When it comes to tutoring, some parents will pay top-notch to hire the best tutors in designated subject areas, while some will try to negotiate the lowest price due to their financial situation. Both, however, have the same goal in mind: ensure the success of their child’s future. As someone who is passionate about education, how could I have said no? As of late, I’ve been noticing an influx of students and parents alike seeking educational tutoring outside of class. A lot of academic institutions and educators are succumbing to the failing and outdated methods of the system. Thus, failing a majority of the students that may require a little bit more attention, accommodations, or adhere to those that may absorb information in a different way than others.
The way certain things are explained or reiterated to the students do not coincide with the way that certain students process information. It’s wrong to assume that everybody thinks the same. It is just as wrong to punish them when students deviate from said old-school methodology.
I know because I was one of those kids; coming in from a bilingual background, my brain is already wired differently in relation to non-foreign language speakers. While trying to learn how to speak, write, and read in English, I was expected to keep up with seven other subjects all taught in the language I was currently processing. In many instances, a lot of kids emigrating from non-English speaking countries fall behind or are held back. My teachers were trying to embed me into this vicious cycle by holding me back as well, but I knew that I would rise above my struggles... ending up skipping a couple grades.
This is when tutoring comes full circle, at the exact pivotal point when a lot of parents are searching for a resource that would enable their child or perhaps themselves to move forward.
Personally, I love to read books, lose myself in endless research articles, indulge in comics, reference pop culture in adherence to a specific essay prompt and so on. In essence, I never relied on a tutor because I was, for a lack of a better word, a straight up nerd.
So if you don’t need a tutor, you might as well become one. I started formally tutoring students when I turned 14. Then, it turned into a part-time high school summer gig, but when I started noticing that my students were getting better results on their tests and grades on their essays or quizzes, a part-time gig turned into something a lot more substantial. I noticed that I was making a difference in these kids’ lives while they were helping me figure out mine.
Fast forward into my early 20s and I was missing having that responsibility and making that difference. At that point, I have had around 9 years of tutoring experience under my belt.
My undergraduate career seemed like a blur and I needed to slow down. While everybody else was going to graduate school, I went on to find a job. I needed time to think about what I really wanted to do long-term so that I wouldn’t dive in head first into a trendy field that was going to become obsolete the second I graduated. I found a job at a tech company because my short-term goal was to gain experience in a different field, preferably a mobile application. I won’t disclose where I work, but formerly my expertise was rooted in media and music journalism, so it was time to sharpen my skills elsewhere... and this company was definitely a good placeholder.
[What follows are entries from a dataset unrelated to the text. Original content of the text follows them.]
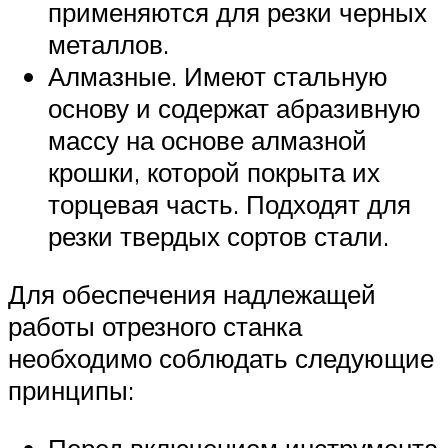
применяются для резки черных
металлов.
Алмазные. Имеют стальную
основу и содержат абразивную
массу на основе алмазной
крошки, которой покрыта их
торцевая часть. Подходят для
резки твердых сортов стали.
Для обеспечения надлежащей
работы отрезного станка
необходимо соблюдать следующие
принципы:
Перед включением инструмента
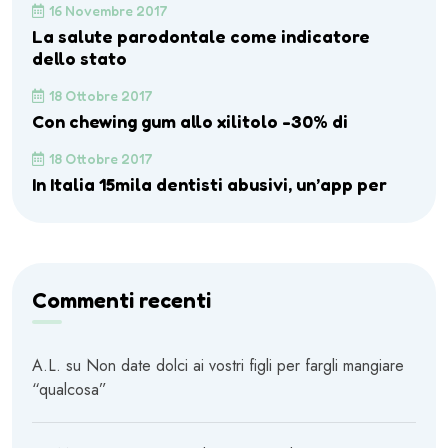
16 Novembre 2017
La salute parodontale come indicatore
dello stato
18 Ottobre 2017
Con chewing gum allo xilitolo -30% di
18 Ottobre 2017
In Italia 15mila dentisti abusivi, un’app per
Commenti recenti
A.L.
su
Non date dolci ai vostri figli per fargli mangiare
“qualcosa”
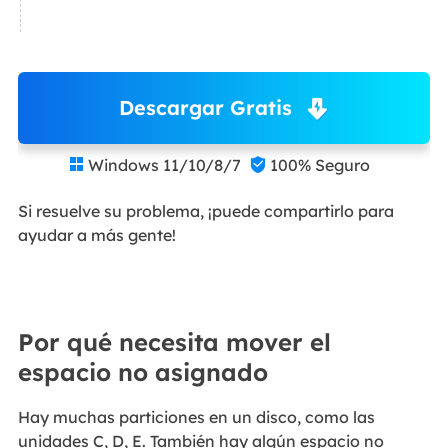
Descargar Gratis
Windows 11/10/8/7
100% Seguro


Si resuelve su problema, ¡puede compartirlo para
ayudar a más gente!
Por qué necesita mover el
espacio no asignado
Hay muchas particiones en un disco, como las
unidades C, D, E. También hay algún espacio no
A little over a year later, I had a rude awakening. I was completely replaceable and it became apparent to me when I had to take a 2.5 month unpaid hiatus from my job to figure things out. This is when my love for research had come in handy.
After all, I had a bachelor’s degree in communications, journalism and Spanish, I speak three languages, and I have a ton of experience in various areas. What is stopping me from becoming my own boss?
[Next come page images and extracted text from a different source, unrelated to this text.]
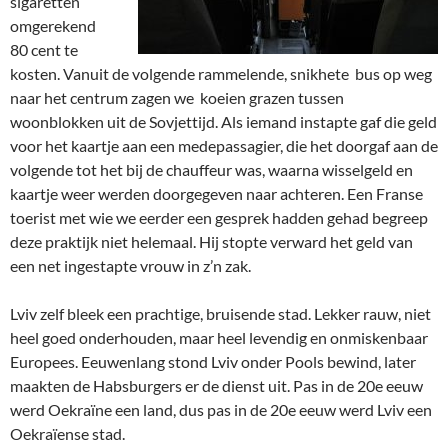
sigaretten
omgerekend
80 cent te
kosten. Vanuit de volgende rammelende, snikhete bus op weg
naar het centrum zagen we koeien grazen tussen
woonblokken uit de Sovjettijd. Als iemand instapte gaf die geld
voor het kaartje aan een medepassagier, die het doorgaf aan de
volgende tot het bij de chauffeur was, waarna wisselgeld en
kaartje weer werden doorgegeven naar achteren. Een Franse
toerist met wie we eerder een gesprek hadden gehad begreep
deze praktijk niet helemaal. Hij stopte verward het geld van
een net ingestapte vrouw in z’n zak.
Lviv zelf bleek een prachtige, bruisende stad. Lekker rauw, niet
heel goed onderhouden, maar heel levendig en onmiskenbaar
Europees. Eeuwenlang stond Lviv onder Pools bewind, later
maakten de Habsburgers er de dienst uit. Pas in de 20e eeuw
werd Oekraïne een land, dus pas in de 20e eeuw werd Lviv een
Oekraïense stad.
I stumbled upon Chegg Tutors, a platform for professional tutors to do what they love to do best with a fixed hourly rate. In order to qualify, you need to fill out a short qualitative application highlighting favorite areas to tutor in, strengths, and personal accomplishments backed up by references and qualifications, i.e. certifications, degrees, cover letters and so on. Then, you take a 30 question quiz understanding the basics of English, grammar, and syntax; ten questions are designated for short readings and the rest resides in written comprehension.
After three days, I was accepted to start working on the platform. In a matter of days, I had a myriad of students reaching out to me for a tutoring schedule, outlying areas in which they need to improve and sending me prompts to review. I was strangely overwhelmed, but at the same time incredibly excited. I was finally doing something I loved and was making decent money.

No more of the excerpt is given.